Ao ler a decisão do ministro Luiz Roberto Barroso no Habeas Corpus, percebe-se que a concessão da liberdade ocorreu porque ele entendeu, assim como os outros ministros da turma, que faltavam os requisitos para as prisões preventivas. Ou seja, os réus não colocaram em risco a sociedade e por isso podem ser processados em liberdade. Foi uma decisão técnica.

Porém, na segunda parte do voto, e é esta que gera a polêmica sobre o aborto, o ministro afirma que há inconstitucionalidade no artigo que criminaliza a conduta. Mas o que é inconstitucionalidade?

A Constituição Federal é a lei maior do nosso país. Nela estão contidos todos os princípios, direitos, deveres e garantias fundamentais resguardadas ao cidadão. Nenhuma norma brasileira pode contrariar o que diz a Constituição Federal. Assim, no entendimento do ministro Barroso, que foi acompanhado pelos outros ministros da turma, o crime de aborto até o terceiro mês da gestação contraria direitos fundamentais que a Constituição Federal assegura às mulheres.

E quais são esses direitos? Segundo o ministro, a proibição do aborto viola, para a mulher (i) a sua autonomia protegida na Constituição Federal pelo princípio da dignidade humana; (ii) o direito à sua integridade física e psíquica; e, (iii) seus direitos sexuais e reprodutivos.

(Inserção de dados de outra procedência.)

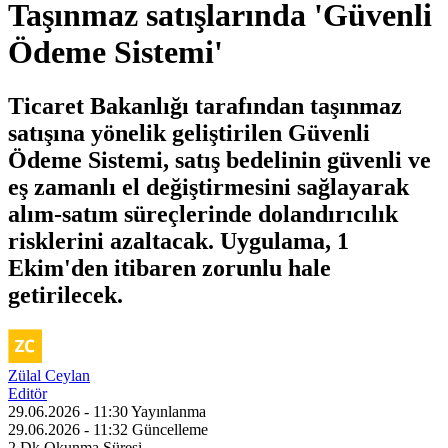
Taşınmaz satışlarında 'Güvenli
Ödeme Sistemi'
Ticaret Bakanlığı tarafından taşınmaz
satışına yönelik geliştirilen Güvenli
Ödeme Sistemi, satış bedelinin güvenli ve
eş zamanlı el değiştirmesini sağlayarak
alım-satım süreçlerinde dolandırıcılık
risklerini azaltacak. Uygulama, 1
Ekim'den itibaren zorunlu hale
getirilecek.
Zülal Ceylan
Editör
29.06.2026 - 11:30
Yayınlanma
29.06.2026 - 11:32
Güncelleme
2 Dk
Okunma Süresi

Ministro Luiz Roberto Barroso

 

Ainda nesse voto, que podemos chamar de histórico, o ministro defendeu também que a proibição do aborto vai contra a igualdade de gênero, que só seria alcançada se fosse garantido o direito da mulher em decidir sobre a gravidez, a qual é suportada integralmente por ela e não pelo homem.

Por fim, Barroso, afirma que o crime de aborto endossa a desigualdade social e a discriminação social sobre mulheres pobres, as quais não têm acesso a médicos e clínicas particulares, e não podem contar com um sistema público de saúde que lhe garanta um aborto seguro. O ministro coloca em seu voto algo que toda mulher sabe: o aborto é uma realidade, ele ocorrerá, mas o aborto seguro é um privilégio das abastadas.

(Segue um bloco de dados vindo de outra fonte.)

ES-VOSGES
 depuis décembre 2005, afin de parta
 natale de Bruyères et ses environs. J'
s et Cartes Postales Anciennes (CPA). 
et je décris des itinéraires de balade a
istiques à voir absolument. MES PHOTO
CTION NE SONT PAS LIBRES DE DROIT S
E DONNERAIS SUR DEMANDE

Mas essa decisão descriminaliza o aborto?

A descriminalização ocorre quando uma conduta que era considerada crime pela lei deixa de sê-lo, tornando aquele fato uma maneira permitida de agir.

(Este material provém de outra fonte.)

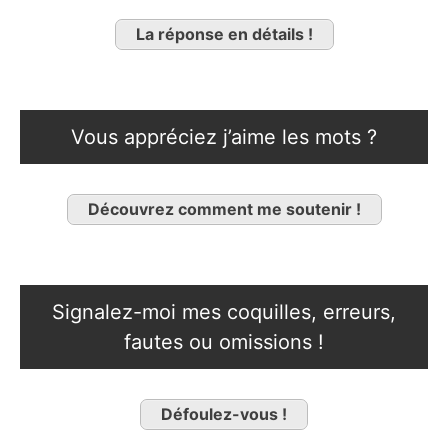
La réponse en détails !
Vous appréciez j’aime les mots ?
Découvrez comment me soutenir !
Signalez-moi mes coquilles, erreurs,
fautes ou omissions !
Défoulez-vous !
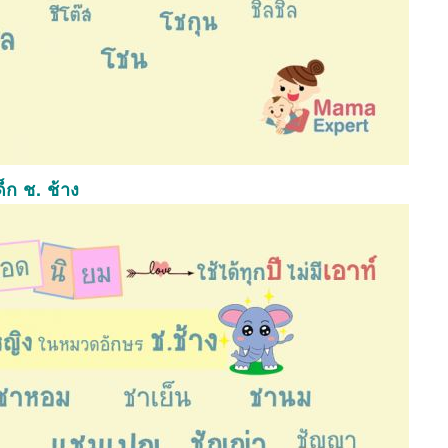
็ก ช. ช้าง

A decisão da primeira turma do STF, embasada no voto do ministro Barroso não descriminaliza o aborto. Isto porque, o Supremo Tribunal Federal é formado por 11 ministros aptos a analisar questões relacionadas à Constituição Federal.

Para julgar o Habeas Corpus, bem como alguns outros recursos, o Supremo Tribunal Federal se divide em turmas que são compostas por cinco de seus onze ministros.

Porém, para que uma lei ou uma norma seja considerada inconstitucional, é necessário que todos os ministros analisem e votem o caso através de ações específicas, como por exemplo, a Ação Direta de Inconstitucionalidade.

Ou seja, essa turma composta por cinco ministros, apesar de ter se mostrado favorável à descriminalização do aborto, ainda não tem poder para descriminalizar a prática de fato.
Se o aborto continua sendo crime, quais as consequências da decisão? Há algo para ser comemorado?

Os quatro réus processados por crime de aborto com consentimento da gestante foram soltos por falta de requisitos. A decisão do STF não descriminaliza o aborto, mas abre um precedente para que, pouco a pouco, os tribunais passem a analisar a matéria em conformidade com a decisão da Turma. Além do mais, amplia o espaço de debate de um tema que há muito fervilha em nossa sociedade e merece a maior atenção por parte dos poderes judiciário e legislativo.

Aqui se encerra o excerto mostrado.